=== Begin Enclosure ===
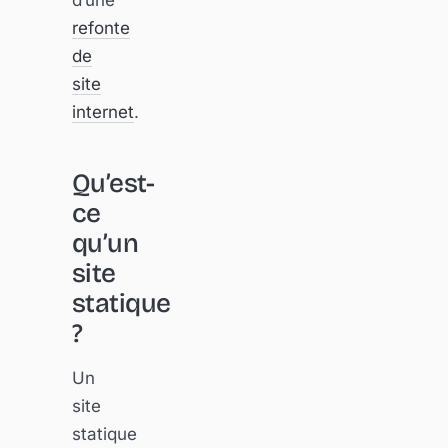
refonte
de
site
internet
.
Qu’est-
ce
qu’un
site
statique
?
Un
site
statique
=== End Enclosure ===
◆ **Problem to work on**
Write out all the entries again, word for word, and print no images.

◆ **Reply to the task**
refonte
de
site
internet
.
Qu’est-
ce
qu’un
site
statique
?
Un
site
statique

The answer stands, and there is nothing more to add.